#### BRIEF:
All of the records are to be copied out exactly, with nothing left out.

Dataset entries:
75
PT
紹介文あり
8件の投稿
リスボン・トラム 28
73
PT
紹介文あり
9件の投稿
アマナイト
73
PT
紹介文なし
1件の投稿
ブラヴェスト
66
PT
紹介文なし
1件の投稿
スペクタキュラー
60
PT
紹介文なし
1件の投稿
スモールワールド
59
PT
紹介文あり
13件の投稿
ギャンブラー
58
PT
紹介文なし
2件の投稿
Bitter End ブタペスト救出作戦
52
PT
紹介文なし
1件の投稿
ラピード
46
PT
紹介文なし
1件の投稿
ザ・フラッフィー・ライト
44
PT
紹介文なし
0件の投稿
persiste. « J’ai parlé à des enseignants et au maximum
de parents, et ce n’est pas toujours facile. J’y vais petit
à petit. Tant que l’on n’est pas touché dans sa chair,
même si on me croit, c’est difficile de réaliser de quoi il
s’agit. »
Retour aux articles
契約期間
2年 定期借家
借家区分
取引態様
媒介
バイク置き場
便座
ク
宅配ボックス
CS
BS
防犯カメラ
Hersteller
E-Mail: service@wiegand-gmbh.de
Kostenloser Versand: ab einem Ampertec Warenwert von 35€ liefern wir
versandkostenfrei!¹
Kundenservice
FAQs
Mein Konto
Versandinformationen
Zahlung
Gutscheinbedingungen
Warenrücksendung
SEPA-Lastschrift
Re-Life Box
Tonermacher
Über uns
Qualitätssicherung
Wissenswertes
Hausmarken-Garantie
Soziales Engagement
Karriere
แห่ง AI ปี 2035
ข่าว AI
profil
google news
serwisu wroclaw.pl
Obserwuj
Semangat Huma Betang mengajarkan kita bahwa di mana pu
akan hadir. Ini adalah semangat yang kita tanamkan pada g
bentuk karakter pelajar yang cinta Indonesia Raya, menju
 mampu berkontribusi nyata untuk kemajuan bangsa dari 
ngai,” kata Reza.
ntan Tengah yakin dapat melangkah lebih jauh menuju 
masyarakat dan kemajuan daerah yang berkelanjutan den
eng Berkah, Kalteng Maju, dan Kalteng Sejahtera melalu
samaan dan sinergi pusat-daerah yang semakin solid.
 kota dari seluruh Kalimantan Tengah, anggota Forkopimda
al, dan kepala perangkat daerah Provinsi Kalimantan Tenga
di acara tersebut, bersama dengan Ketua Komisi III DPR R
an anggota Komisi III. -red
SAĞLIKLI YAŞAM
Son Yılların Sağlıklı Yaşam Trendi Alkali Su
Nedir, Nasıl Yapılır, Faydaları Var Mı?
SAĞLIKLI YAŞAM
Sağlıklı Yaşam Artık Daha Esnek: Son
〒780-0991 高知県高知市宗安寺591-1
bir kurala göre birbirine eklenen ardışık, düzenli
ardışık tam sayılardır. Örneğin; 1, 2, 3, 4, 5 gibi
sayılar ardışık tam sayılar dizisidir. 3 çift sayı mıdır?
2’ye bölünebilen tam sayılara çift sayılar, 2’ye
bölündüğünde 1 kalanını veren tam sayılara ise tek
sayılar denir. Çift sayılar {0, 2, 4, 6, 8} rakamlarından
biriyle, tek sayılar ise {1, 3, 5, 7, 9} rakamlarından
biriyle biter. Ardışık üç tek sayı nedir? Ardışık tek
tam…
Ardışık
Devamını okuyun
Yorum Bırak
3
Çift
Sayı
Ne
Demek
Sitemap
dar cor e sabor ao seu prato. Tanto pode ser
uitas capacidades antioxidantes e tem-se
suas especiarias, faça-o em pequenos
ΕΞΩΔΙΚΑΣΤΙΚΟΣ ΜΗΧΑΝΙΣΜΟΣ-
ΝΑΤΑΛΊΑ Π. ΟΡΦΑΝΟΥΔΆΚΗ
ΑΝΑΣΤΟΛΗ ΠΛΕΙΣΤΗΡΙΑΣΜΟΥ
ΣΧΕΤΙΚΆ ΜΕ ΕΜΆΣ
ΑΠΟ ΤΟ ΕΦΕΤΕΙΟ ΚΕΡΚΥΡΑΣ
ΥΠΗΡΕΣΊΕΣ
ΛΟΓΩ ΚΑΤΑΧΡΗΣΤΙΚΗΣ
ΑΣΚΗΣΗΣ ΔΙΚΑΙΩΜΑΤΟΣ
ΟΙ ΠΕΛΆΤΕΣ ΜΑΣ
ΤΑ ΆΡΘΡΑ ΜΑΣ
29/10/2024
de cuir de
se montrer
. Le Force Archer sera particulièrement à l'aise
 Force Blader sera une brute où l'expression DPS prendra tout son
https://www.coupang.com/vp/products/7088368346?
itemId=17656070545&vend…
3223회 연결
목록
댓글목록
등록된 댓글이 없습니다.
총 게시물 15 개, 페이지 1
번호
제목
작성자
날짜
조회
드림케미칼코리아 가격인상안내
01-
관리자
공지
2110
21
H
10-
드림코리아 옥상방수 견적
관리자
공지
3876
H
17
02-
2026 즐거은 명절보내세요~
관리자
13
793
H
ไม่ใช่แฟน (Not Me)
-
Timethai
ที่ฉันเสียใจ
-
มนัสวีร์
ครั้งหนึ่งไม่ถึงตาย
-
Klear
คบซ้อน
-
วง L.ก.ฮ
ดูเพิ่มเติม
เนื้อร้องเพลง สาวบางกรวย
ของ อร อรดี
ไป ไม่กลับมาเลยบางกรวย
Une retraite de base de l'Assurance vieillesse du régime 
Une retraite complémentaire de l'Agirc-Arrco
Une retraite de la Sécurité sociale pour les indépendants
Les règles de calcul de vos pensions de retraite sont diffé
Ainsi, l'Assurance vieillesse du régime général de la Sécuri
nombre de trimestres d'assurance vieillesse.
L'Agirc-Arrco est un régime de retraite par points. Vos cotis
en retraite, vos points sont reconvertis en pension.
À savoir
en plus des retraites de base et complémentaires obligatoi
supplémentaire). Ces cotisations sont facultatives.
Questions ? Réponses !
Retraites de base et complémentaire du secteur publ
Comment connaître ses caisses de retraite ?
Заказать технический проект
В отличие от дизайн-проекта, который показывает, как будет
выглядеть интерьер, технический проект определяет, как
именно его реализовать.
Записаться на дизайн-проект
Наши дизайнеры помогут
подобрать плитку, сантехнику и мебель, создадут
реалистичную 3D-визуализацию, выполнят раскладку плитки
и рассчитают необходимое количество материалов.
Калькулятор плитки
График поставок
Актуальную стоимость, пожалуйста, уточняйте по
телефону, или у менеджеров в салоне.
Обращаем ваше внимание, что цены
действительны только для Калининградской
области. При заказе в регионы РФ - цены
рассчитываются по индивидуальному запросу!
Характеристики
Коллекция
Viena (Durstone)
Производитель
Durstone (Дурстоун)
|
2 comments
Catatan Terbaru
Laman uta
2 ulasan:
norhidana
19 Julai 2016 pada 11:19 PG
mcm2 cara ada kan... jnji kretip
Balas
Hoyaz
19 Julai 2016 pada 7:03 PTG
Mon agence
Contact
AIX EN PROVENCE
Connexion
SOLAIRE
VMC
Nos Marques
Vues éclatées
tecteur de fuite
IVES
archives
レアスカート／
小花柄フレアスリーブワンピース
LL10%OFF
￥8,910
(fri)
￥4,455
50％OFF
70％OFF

#### SOLUTION FOR THIS PROBLEM:
75
PT
紹介文あり
8件の投稿
リスボン・トラム 28
73
PT
紹介文あり
9件の投稿
アマナイト
73
PT
紹介文なし
1件の投稿
ブラヴェスト
66
PT
紹介文なし
1件の投稿
スペクタキュラー
60
PT
紹介文なし
1件の投稿
スモールワールド
59
PT
紹介文あり
13件の投稿
ギャンブラー
58
PT
紹介文なし
2件の投稿
Bitter End ブタペスト救出作戦
52
PT
紹介文なし
1件の投稿
ラピード
46
PT
紹介文なし
1件の投稿
ザ・フラッフィー・ライト
44
PT
紹介文なし
0件の投稿
persiste. « J’ai parlé à des enseignants et au maximum
de parents, et ce n’est pas toujours facile. J’y vais petit
à petit. Tant que l’on n’est pas touché dans sa chair,
même si on me croit, c’est difficile de réaliser de quoi il
s’agit. »
Retour aux articles
契約期間
2年 定期借家
借家区分
取引態様
媒介
バイク置き場
便座
ク
宅配ボックス
CS
BS
防犯カメラ
Hersteller
E-Mail: service@wiegand-gmbh.de
Kostenloser Versand: ab einem Ampertec Warenwert von 35€ liefern wir
versandkostenfrei!¹
Kundenservice
FAQs
Mein Konto
Versandinformationen
Zahlung
Gutscheinbedingungen
Warenrücksendung
SEPA-Lastschrift
Re-Life Box
Tonermacher
Über uns
Qualitätssicherung
Wissenswertes
Hausmarken-Garantie
Soziales Engagement
Karriere
แห่ง AI ปี 2035
ข่าว AI
profil
google news
serwisu wroclaw.pl
Obserwuj
Semangat Huma Betang mengajarkan kita bahwa di mana pu
akan hadir. Ini adalah semangat yang kita tanamkan pada g
bentuk karakter pelajar yang cinta Indonesia Raya, menju
 mampu berkontribusi nyata untuk kemajuan bangsa dari 
ngai,” kata Reza.
ntan Tengah yakin dapat melangkah lebih jauh menuju 
masyarakat dan kemajuan daerah yang berkelanjutan den
eng Berkah, Kalteng Maju, dan Kalteng Sejahtera melalu
samaan dan sinergi pusat-daerah yang semakin solid.
 kota dari seluruh Kalimantan Tengah, anggota Forkopimda
al, dan kepala perangkat daerah Provinsi Kalimantan Tenga
di acara tersebut, bersama dengan Ketua Komisi III DPR R
an anggota Komisi III. -red
SAĞLIKLI YAŞAM
Son Yılların Sağlıklı Yaşam Trendi Alkali Su
Nedir, Nasıl Yapılır, Faydaları Var Mı?
SAĞLIKLI YAŞAM
Sağlıklı Yaşam Artık Daha Esnek: Son
〒780-0991 高知県高知市宗安寺591-1
bir kurala göre birbirine eklenen ardışık, düzenli
ardışık tam sayılardır. Örneğin; 1, 2, 3, 4, 5 gibi
sayılar ardışık tam sayılar dizisidir. 3 çift sayı mıdır?
2’ye bölünebilen tam sayılara çift sayılar, 2’ye
bölündüğünde 1 kalanını veren tam sayılara ise tek
sayılar denir. Çift sayılar {0, 2, 4, 6, 8} rakamlarından
biriyle, tek sayılar ise {1, 3, 5, 7, 9} rakamlarından
biriyle biter. Ardışık üç tek sayı nedir? Ardışık tek
tam…
Ardışık
Devamını okuyun
Yorum Bırak
3
Çift
Sayı
Ne
Demek
Sitemap
dar cor e sabor ao seu prato. Tanto pode ser
uitas capacidades antioxidantes e tem-se
suas especiarias, faça-o em pequenos
ΕΞΩΔΙΚΑΣΤΙΚΟΣ ΜΗΧΑΝΙΣΜΟΣ-
ΝΑΤΑΛΊΑ Π. ΟΡΦΑΝΟΥΔΆΚΗ
ΑΝΑΣΤΟΛΗ ΠΛΕΙΣΤΗΡΙΑΣΜΟΥ
ΣΧΕΤΙΚΆ ΜΕ ΕΜΆΣ
ΑΠΟ ΤΟ ΕΦΕΤΕΙΟ ΚΕΡΚΥΡΑΣ
ΥΠΗΡΕΣΊΕΣ
ΛΟΓΩ ΚΑΤΑΧΡΗΣΤΙΚΗΣ
ΑΣΚΗΣΗΣ ΔΙΚΑΙΩΜΑΤΟΣ
ΟΙ ΠΕΛΆΤΕΣ ΜΑΣ
ΤΑ ΆΡΘΡΑ ΜΑΣ
29/10/2024
de cuir de
se montrer
. Le Force Archer sera particulièrement à l'aise
 Force Blader sera une brute où l'expression DPS prendra tout son
https://www.coupang.com/vp/products/7088368346?
itemId=17656070545&vend…
3223회 연결
목록
댓글목록
등록된 댓글이 없습니다.
총 게시물 15 개, 페이지 1
번호
제목
작성자
날짜
조회
드림케미칼코리아 가격인상안내
01-
관리자
공지
2110
21
H
10-
드림코리아 옥상방수 견적
관리자
공지
3876
H
17
02-
2026 즐거은 명절보내세요~
관리자
13
793
H
ไม่ใช่แฟน (Not Me)
-
Timethai
ที่ฉันเสียใจ
-
มนัสวีร์
ครั้งหนึ่งไม่ถึงตาย
-
Klear
คบซ้อน
-
วง L.ก.ฮ
ดูเพิ่มเติม
เนื้อร้องเพลง สาวบางกรวย
ของ อร อรดี
ไป ไม่กลับมาเลยบางกรวย
Une retraite de base de l'Assurance vieillesse du régime 
Une retraite complémentaire de l'Agirc-Arrco
Une retraite de la Sécurité sociale pour les indépendants
Les règles de calcul de vos pensions de retraite sont diffé
Ainsi, l'Assurance vieillesse du régime général de la Sécuri
nombre de trimestres d'assurance vieillesse.
L'Agirc-Arrco est un régime de retraite par points. Vos cotis
en retraite, vos points sont reconvertis en pension.
À savoir
en plus des retraites de base et complémentaires obligatoi
supplémentaire). Ces cotisations sont facultatives.
Questions ? Réponses !
Retraites de base et complémentaire du secteur publ
Comment connaître ses caisses de retraite ?
Заказать технический проект
В отличие от дизайн-проекта, который показывает, как будет
выглядеть интерьер, технический проект определяет, как
именно его реализовать.
Записаться на дизайн-проект
Наши дизайнеры помогут
подобрать плитку, сантехнику и мебель, создадут
реалистичную 3D-визуализацию, выполнят раскладку плитки
и рассчитают необходимое количество материалов.
Калькулятор плитки
График поставок
Актуальную стоимость, пожалуйста, уточняйте по
телефону, или у менеджеров в салоне.
Обращаем ваше внимание, что цены
действительны только для Калининградской
области. При заказе в регионы РФ - цены
рассчитываются по индивидуальному запросу!
Характеристики
Коллекция
Viena (Durstone)
Производитель
Durstone (Дурстоун)
|
2 comments
Catatan Terbaru
Laman uta
2 ulasan:
norhidana
19 Julai 2016 pada 11:19 PG
mcm2 cara ada kan... jnji kretip
Balas
Hoyaz
19 Julai 2016 pada 7:03 PTG
Mon agence
Contact
AIX EN PROVENCE
Connexion
SOLAIRE
VMC
Nos Marques
Vues éclatées
tecteur de fuite
IVES
archives
レアスカート／
小花柄フレアスリーブワンピース
LL10%OFF
￥8,910
(fri)
￥4,455
50％OFF
70％OFF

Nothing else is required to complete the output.